Doğrudan Temin Usulünde Damga Vergisi Kesilmemesi

Doğrudan temin usulü ile yapılan alımlarda sözleşme imzalanması ve komisyon kurulup karar alınması durumunda damga vergisi kesilmesi gerektiği yönünde

Doğrudan Temin Usulünde Damga Vergisi Kesilmemesi

Doğrudan temin usulü ile yapılan alımlarda sözleşme imzalanması ve komisyon kurulup karar alınması durumunda damga vergisi kesilmesi gerektiği yönünde sayıştay kararı

Doğrudan Temin Usulünde Damga Vergisi Kesilmemesi

Doğrudan temin usulü ile yapılan alımlarda komisyon kurulması halinde komisyon kararı nedeniyle karar harcı alınması gerektiği 

Doğrudan temin usulü ile yapılan alımlarda sözleşme imzalanması ve komisyon kurulması mecburi olmayıp idarenin takdirine bırakılmıştır. İdarece 4734 sayılı yasanın 22/d maddesi kapsamında yapılan alımda komisyon kurulup karar alınmasına rağmen damga vergisi kesintisi yapılmamıştır. Buna dayanak olarak da doğrudan temin usulünün bir ihale usulü olmayıp satın alma usulü olması gösterilmiştir. Ancak Sayıştay Temyiz Kurulu kararında da görüleceği üzere komisyon kurulup karar alınan satın almalarda damga vergisi kesintisi yapılması gerekmektedir.

Kamu İdaresi Türü
Yılı2009
Dairesi8
Dosya No37372
Tutanak No40053
Tutanak Tarihi24.2.2015
Kararın Konusu

Dosyada mevcut belgeler okunup incelendikten sonra gereği görüşüldü;

1-) 1063 sayılı İlam’ın 5. maddesinde, doğrudan temin yöntemi ile gerçekleştirilen konser ve çeşitli ebatlarda cam, çerçeve alımlarında ihale kararı düzenlenmesine rağmen ödemelerden karar pulu kesintisi yapılmaması nedeniyle 181,00-TL’ye tazmin hükmü verilmiştir.

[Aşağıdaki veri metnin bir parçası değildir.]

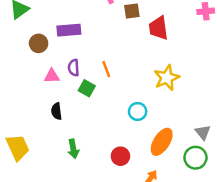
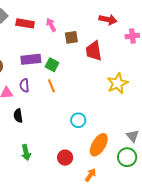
purple rectangle: (69, 30) -> (31, 59), moved
yellow star: (167, 78) -> (117, 83), moved
green square: (87, 88) -> (52, 65), moved
black semicircle: (56, 111) -> (18, 116), moved

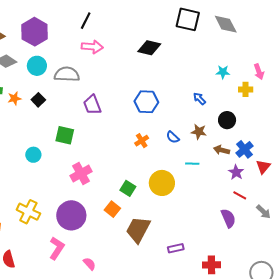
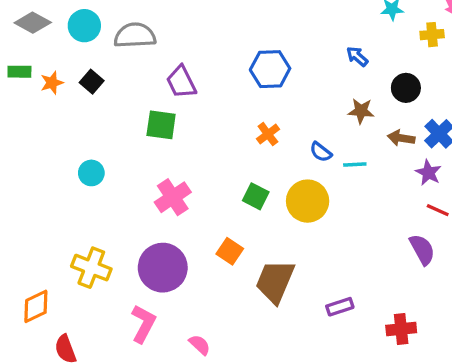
green square: (65, 135) -> (161, 125), moved
blue semicircle: (173, 137) -> (321, 152), moved
green square: (128, 188) -> (256, 196), moved

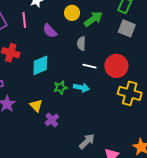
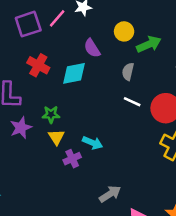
pink line: (24, 20) -> (57, 18), moved, turned 35
cyan diamond: (40, 65) -> (74, 73), moved
green star: (60, 87) -> (51, 114), moved
cyan arrow: (81, 88) -> (93, 143), moved

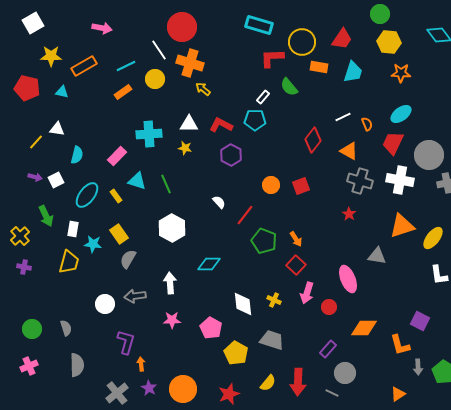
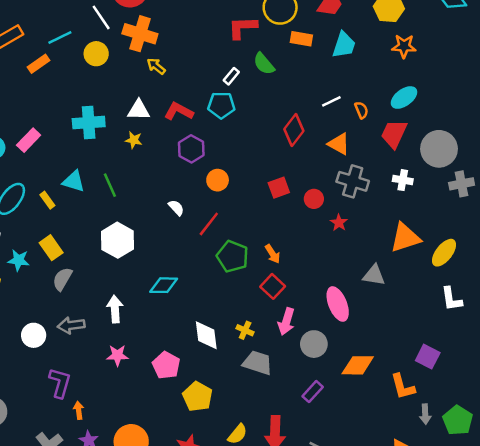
orange rectangle: (123, 92) -> (39, 64), moved
pink rectangle: (117, 156) -> (29, 140), moved
white cross: (400, 180) -> (403, 180), size x0.6
orange circle: (271, 185) -> (218, 180), moved
red circle: (329, 307) -> (314, 199), moved
gray trapezoid: (272, 340) -> (258, 363), moved
gray circle: (345, 373) -> (314, 344), moved

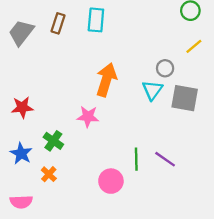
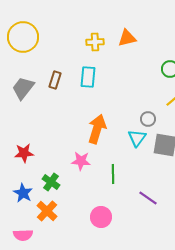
green line: (136, 159) -> (113, 174), moved
orange cross: (49, 174) -> (47, 211), size x1.5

Dilekçi dilekçesinde özetle, 4734 sayılı Kanun’un 22. maddesine göre yapılacak alımlarda, ihale komisyonu kurma ve Kanun’un 10. maddesinde sayılan yeterlilik koşullarını arama zorunluluğu bulunmaksızın, ihale yetkilisince görevlendirilecek kişi veya kişiler tarafından yapılacak piyasa fiyat araştırmasına göre ihtiyaçların temin edileceğini; bu nedenle doğrudan temin bir ihale usulü olmadığını;

Damga Vergisi Kanunu incelendiğinde “her türlü ihale kararı” ifadesi ile 4734 sayılı Kanunda bir ihale yöntemi olarak öngörülmeyen doğrudan temin yöntemi ile alımlara ilişkin kararların kapsam dışı olduğu yorumuna ulaşmanın mümkün olduğunu;

Diğer taraftan anılan Damga Vergisi Kanunu Tebliğinde “... idarelerce kurulacak ihale komisyonlarınca bir ihale kararının alınması halinde bu kararın damga vergisine tabi tutulması gerekmektedir. Ancak söz konusu alımlar nedeniyle belli parayı ihtiva eden bir sözleşmenin düzenlenmemesi ve ihale komisyonları kurularak bir ihale kararının alınmaması halinde ise damga vergisinin aranılmayacağı tabiidir.” denildiğini;

Bu nedenle alıma ilişkin onayın (kararın) herhangi bir komisyon tarafından verilmemesi durumunda damga vergisi kesintisi yapılmasına gerek olmayacağını belirterek tazmin hükmünün kaldırılmasını talep etmiştir.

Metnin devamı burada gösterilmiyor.